A year later, with some savings under his belt, Bill can live to surf for real this time! He moves back to CA, to San Clemente (his dream location), and gets his first job in the surf industry. He polishes, sands, and becomes the second person ever to airbrush a surfboard at Rick James’ surfboard factory, while learning everything he can about shaping. The Father of the Modern Longboard will go on to work for Ocean Pacific, South Shore, and then Hobie.


Behold—the Stewart Surfboards label is born in Laguna Beach!
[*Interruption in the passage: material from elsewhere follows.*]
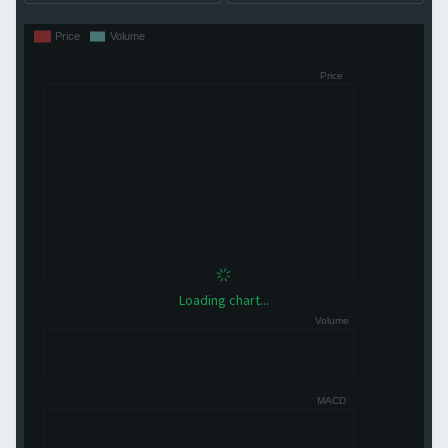
Loading chart...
Bill begins as a one-man-band and manages everything from hand-painting and taking custom orders to selling air-brushed merchandise.


Bill launches his own company “Stewart Surfboards” in the alley of broken dreams in Dana Point—although it doesn’t sound promising, he’ll continue to impact the surfing world through handcrafted boards, custom artwork, and surf contests for the next 42+ years to come.


Bill invents the HydroHull, which takes his brand international and remains a design standard for the modern longboard to this day.


As Father of the Modern Longboard, Bill flies to Japan to introduce the Hydro Hull technology and modern longboard design to the country for the first time.

Mid 90s

Bill is licensed to produce Hobie, Mickey Munoz, Herbie Fletcher, and Christian Fletcher surfboards, and Phil Edwards shapes in the Stewart factory for 12 years.


Bill co-creates the Futures Fin box system.

1996 (also)

The Father of the Modern Longboard introduces his highest-performance longboard to date, the CMP, which remains the favorite of pro team riders for over 20 years.

1999, 2001, 2002

Colin McPhillips wins the ASP Men's World Longboard Tour on the CMP.


Soleil Errico wins the WSL Women's World Longboard Tour and Tony Silvagni wins the World Longboard Championships in China, both on the CMP.


The Father of the Modern Longboard, Bill Stewart, continues to handcraft and customize both short and longboards at his shop Stewart in San Clemente, CA, most recently introducing the high-pro Mighty Flyer model. 42+ years later, the legacy continues and carries on through the families Bill raised on surfing.



The Father of the Modern Longboard made surfing one big family again—from longboarders, to shortboarders, to athletes, and artists, and anyone who wants to surf.

According to Bill Stewart, the modern longboard isn’t necessarily minimalistic, or a retro longboard, or more trendy—it’s designed to meet you on the level you’re at to become a better surfer.

The Father of the Modern Longboard believes that anyone can surf and that everyone should. He uses the latest surf technology and innovation to up your surfing game to where you want it to be.